Dworek modrzewiowy w Woli Świdzińskiej

Po śmierci Adama Szypowskiego całą jego majętność, a więc Oleszno z dworem i folwarkiem, Świdno, Wolę, Lasocin, Chotów, Krasocin i Mieczyn odziedziczyli Wojciech i Jakub Szypowscy i w rok później sprzedali ją w całości za sumę 75 tysięcy złotych polskich biskupowi Mikołajowi Szyszkowskiemu, herbu Ostoja, kasztelanowi krakowskiemu i sekretarzowi królewskiemu. W kontrakcie sprzedaży zastrzegli sobie jednak kontynuację budowy kościoła przez nowego właściciela. Do dzieła tego włączył się również stryj Mikołaja - Marcin Szyszkowski. Według przywileju prymasa arcybiskupa gnieźnieńskiego Jana Wężyka zamierzali oni wystawić kościół z klasztorem, do którego miano sprowadzić bernadynów.
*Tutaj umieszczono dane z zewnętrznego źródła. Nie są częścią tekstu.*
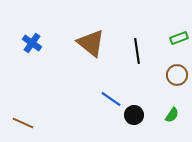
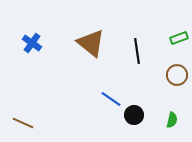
green semicircle: moved 5 px down; rotated 21 degrees counterclockwise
Z niejasnych dziś powodów budowa została przerwana, a właściwa lokalizacja zakonników nastąpiła na Karczówce pod Kielcami.

Po śmierci Mikołaja Szyszkowskiego w 1643 roku jego dobra odziedziczył brat, Marcin Szyszkowski, starosta lelowski, bratanek biskupa krakowskiego. Chcąc spełnić intencje wotywne zaangażował się w budowę kościoła w Olesznie. Jednak różne wypadki osobiste ( fundator uwikłał się w liczne procesy), a potem powstanie kozackie i najazd szwedzki znów wstrzymały ukończenie i wyposażenie świątyni.

 

Rozwój gospodarczy Oleszna w XVI w.

Pomimo tego, że w 1501 roku król Jan Olbracht potwierdził przywilej lokacji Oleszna jako miasta, już w kilkadziesiąt lat później Oleszno miastem nie było. Jako wieś występuje już w "Liber beneficiorum" Jana Łaskiego w 1529 roku. Z dokumentu tego dowiadujemy się, że należało ono do parafii w Chotowie. Po wielkości płaconej tamtejszemu plebanowi dziesięciny snopowej (9 grzywien) wnioskować można, że osada ta przerastała wielkością i znaczeniem inne wsie tego rejomu i to kilkakrotnie, np. Chotów i Świdno płaciły po 3 grzywny, a Motyczno tylko połowę grzywny.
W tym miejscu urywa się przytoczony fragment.